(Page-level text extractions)
::::::::::
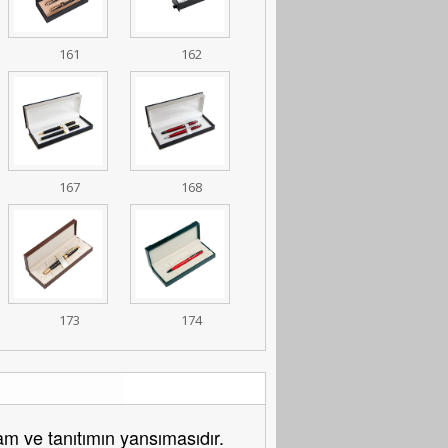
161
162
167
168
173
174
 ve tanıtımın yansımasıdır.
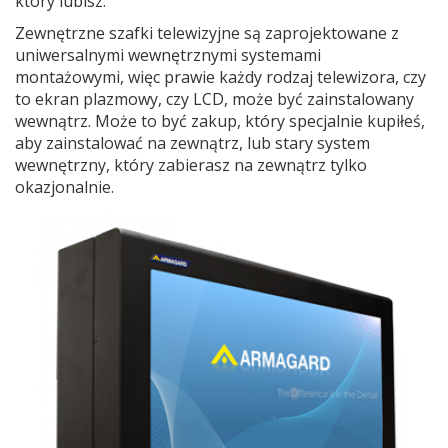
który lubisz.
Zewnętrzne szafki telewizyjne są zaprojektowane z
uniwersalnymi wewnętrznymi systemami
montażowymi, więc prawie każdy rodzaj telewizora, czy
to ekran plazmowy, czy LCD, może być zainstalowany
wewnątrz. Może to być zakup, który specjalnie kupiłeś,
aby zainstalować na zewnątrz, lub stary system
wewnętrzny, który zabierasz na zewnątrz tylko
okazjonalnie.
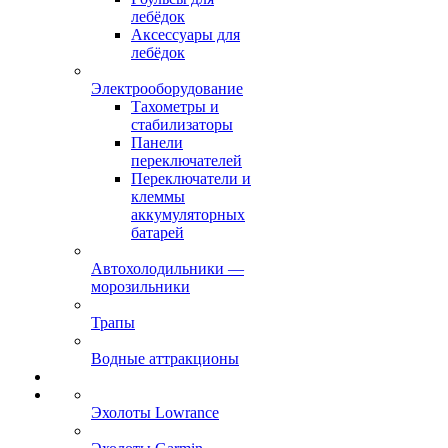
лебёдок
Аксессуары для
лебёдок
Электрооборудование
Тахометры и
стабилизаторы
Панели
переключателей
Переключатели и
клеммы
аккумуляторных
батарей
Автохолодильники —
морозильники
Трапы
Водные аттракционы
Эхолоты Lowrance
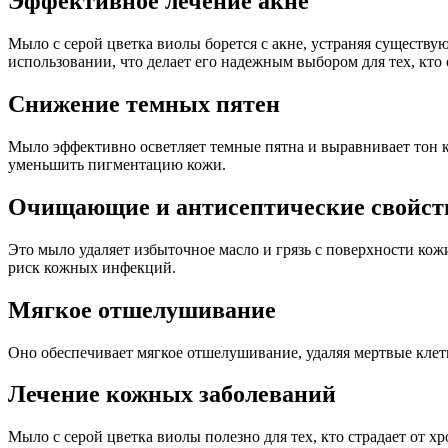
Эффективное лечение акне
Мыло с серой цветка виолы борется с акне, устраняя существ
использовании, что делает его надежным выбором для тех, кто 
Снижение темных пятен
Мыло эффективно осветляет темные пятна и выравнивает тон к
уменьшить пигментацию кожи.
Очищающие и антисептические свойст
Это мыло удаляет избыточное масло и грязь с поверхности кож
риск кожных инфекций.
Мягкое отшелушивание
Оно обеспечивает мягкое отшелушивание, удаляя мертвые клет
Лечение кожных заболеваний
Мыло с серой цветка виолы полезно для тех, кто страдает от 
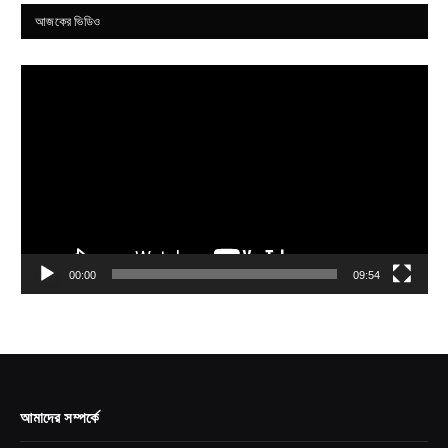
আজকের ভিডিও
Video
Player
00:00
09:54
আমাদের সম্পর্কে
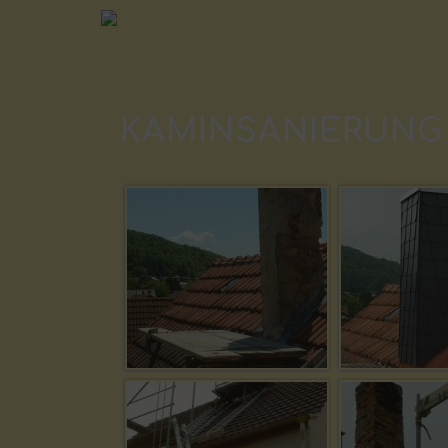
KAMINSANIERUNG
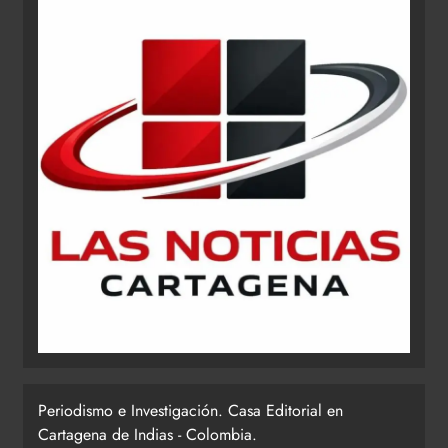
Periodismo e Investigación. Casa Editorial en
Cartagena de Indias - Colombia.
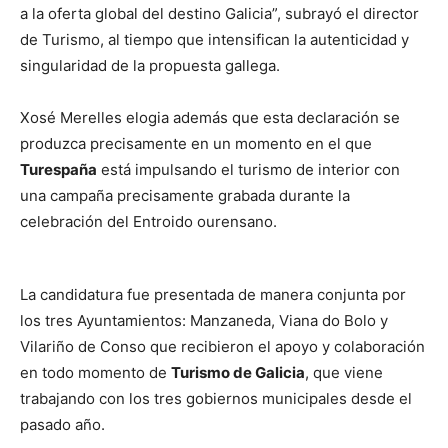
a la oferta global del destino Galicia”, subrayó el director
de Turismo, al tiempo que intensifican la autenticidad y
singularidad de la propuesta gallega.
Xosé Merelles elogia además que esta declaración se
produzca precisamente en un momento en el que
Turespaña
está impulsando el turismo de interior con
una campaña precisamente grabada durante la
celebración del Entroido ourensano.
La candidatura fue presentada de manera conjunta por
los tres Ayuntamientos: Manzaneda, Viana do Bolo y
Vilariño de Conso que recibieron el apoyo y colaboración
en todo momento de
Turismo de Galicia
, que viene
trabajando con los tres gobiernos municipales desde el
pasado año.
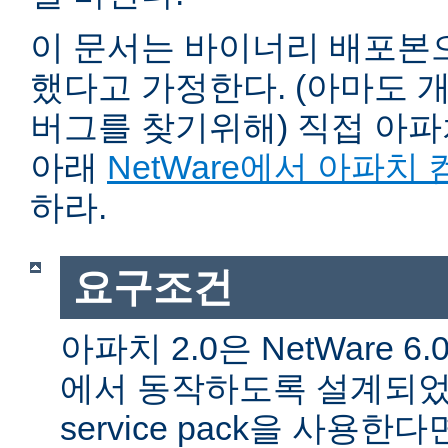
이 문서는 바이너리 배포본
했다고 가정한다. (아마도 
버그를 찾기위해) 직접 아
아래
NetWare에서 아파치
하라.
요구조건
아파치 2.0은 NetWare 6.0 
에서 동작하도록 설계되었다
service pack을 사용한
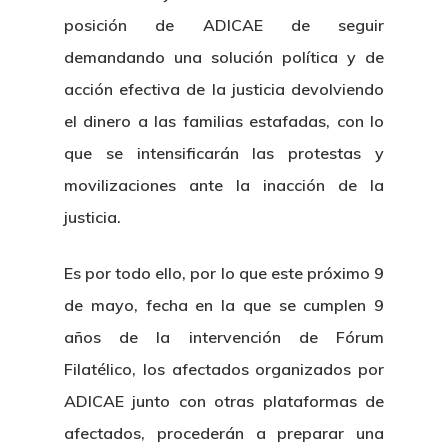
posición de ADICAE de seguir
demandando una solución política y de
acción efectiva de la justicia devolviendo
el dinero a las familias estafadas, con lo
que se intensificarán las protestas y
movilizaciones ante la inacción de la
justicia.
Es por todo ello, por lo que este próximo 9
de mayo, fecha en la que se cumplen 9
años de la intervención de Fórum
Filatélico, los afectados organizados por
ADICAE junto con otras plataformas de
afectados, procederán a preparar una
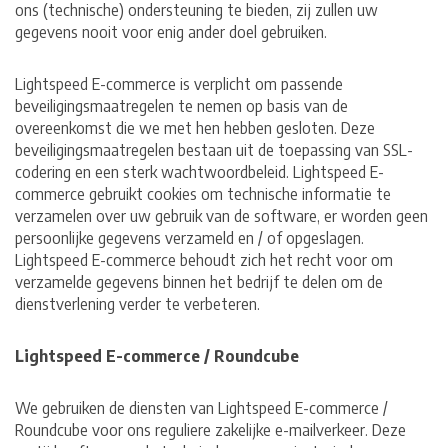
ons (technische) ondersteuning te bieden, zij zullen uw
gegevens nooit voor enig ander doel gebruiken.
Lightspeed E-commerce is verplicht om passende
beveiligingsmaatregelen te nemen op basis van de
overeenkomst die we met hen hebben gesloten. Deze
beveiligingsmaatregelen bestaan ​​uit de toepassing van SSL-
codering en een sterk wachtwoordbeleid. Lightspeed E-
commerce gebruikt cookies om technische informatie te
verzamelen over uw gebruik van de software, er worden geen
persoonlijke gegevens verzameld en / of opgeslagen.
Lightspeed E-commerce behoudt zich het recht voor om
verzamelde gegevens binnen het bedrijf te delen om de
dienstverlening verder te verbeteren.
Lightspeed E-commerce / Roundcube
We gebruiken de diensten van Lightspeed E-commerce /
Roundcube voor ons reguliere zakelijke e-mailverkeer. Deze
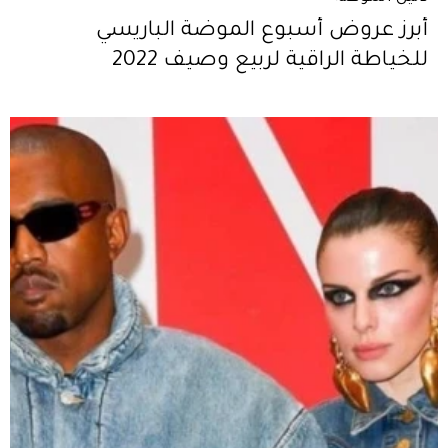
أبرز عروض أسبوع الموضة الباريسي
للخياطة الراقية لربيع وصيف 2022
::::::::::
A word-for-word copy of the lines from the one containing "años de la intervención de Fórum" through the last line of the records is what is wanted, without pictures and without any other line.

años de la intervención de Fórum
Filatélico, los afectados organizados por
ADICAE junto con otras plataformas de
afectados, procederán a preparar una
ons (technische) ondersteuning te bieden, zij zullen uw
gegevens nooit voor enig ander doel gebruiken.
Lightspeed E-commerce is verplicht om passende
beveiligingsmaatregelen te nemen op basis van de
overeenkomst die we met hen hebben gesloten. Deze
beveiligingsmaatregelen bestaan ​​uit de toepassing van SSL-
codering en een sterk wachtwoordbeleid. Lightspeed E-
commerce gebruikt cookies om technische informatie te
verzamelen over uw gebruik van de software, er worden geen
persoonlijke gegevens verzameld en / of opgeslagen.
Lightspeed E-commerce behoudt zich het recht voor om
verzamelde gegevens binnen het bedrijf te delen om de
dienstverlening verder te verbeteren.
Lightspeed E-commerce / Roundcube
We gebruiken de diensten van Lightspeed E-commerce /
Roundcube voor ons reguliere zakelijke e-mailverkeer. Deze
أبرز عروض أسبوع الموضة الباريسي
للخياطة الراقية لربيع وصيف 2022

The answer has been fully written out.